• **What to do**:
Could you give back every entry below exactly, with the pictures dropped?

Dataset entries
======

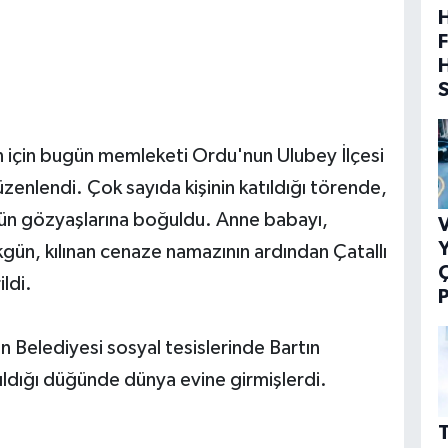
H
F
 için bugün memleketi Ordu'nun Ulubey İlçesi
zenlendi. Çok sayıda kişinin katıldığı törende,
n gözyaşlarına boğuldu. Anne babayı,
V
Y
Akgün, kılınan cenaze namazının ardından Çatallı
ldi.
P
 Belediyesi sosyal tesislerinde Bartın
ıldığı düğünde dünya evine girmişlerdi.
T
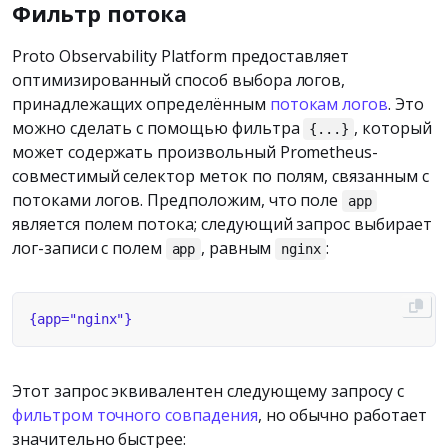
Фильтр потока
Proto Observability Platform предоставляет
оптимизированный способ выбора логов,
принадлежащих определённым
потокам логов
. Это
можно сделать с помощью фильтра
, который
{...}
может содержать произвольный Prometheus-
совместимый селектор меток по полям, связанным с
потоками логов. Предположим, что поле
app
является полем потока; следующий запрос выбирает
лог-записи с полем
, равным
:
app
nginx
Этот запрос эквивалентен следующему запросу с
фильтром точного совпадения
, но обычно работает
значительно быстрее:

======

• **Result of this exercise**:
H
F
 için bugün memleketi Ordu'nun Ulubey İlçesi
zenlendi. Çok sayıda kişinin katıldığı törende,
n gözyaşlarına boğuldu. Anne babayı,
V
Y
Akgün, kılınan cenaze namazının ardından Çatallı
ldi.
P
 Belediyesi sosyal tesislerinde Bartın
ıldığı düğünde dünya evine girmişlerdi.
T
Фильтр потока
Proto Observability Platform предоставляет
оптимизированный способ выбора логов,
принадлежащих определённым
потокам логов
. Это
можно сделать с помощью фильтра
, который
{...}
может содержать произвольный Prometheus-
совместимый селектор меток по полям, связанным с
потоками логов. Предположим, что поле
app
является полем потока; следующий запрос выбирает
лог-записи с полем
, равным
:
app
nginx
Этот запрос эквивалентен следующему запросу с
фильтром точного совпадения
, но обычно работает
значительно быстрее:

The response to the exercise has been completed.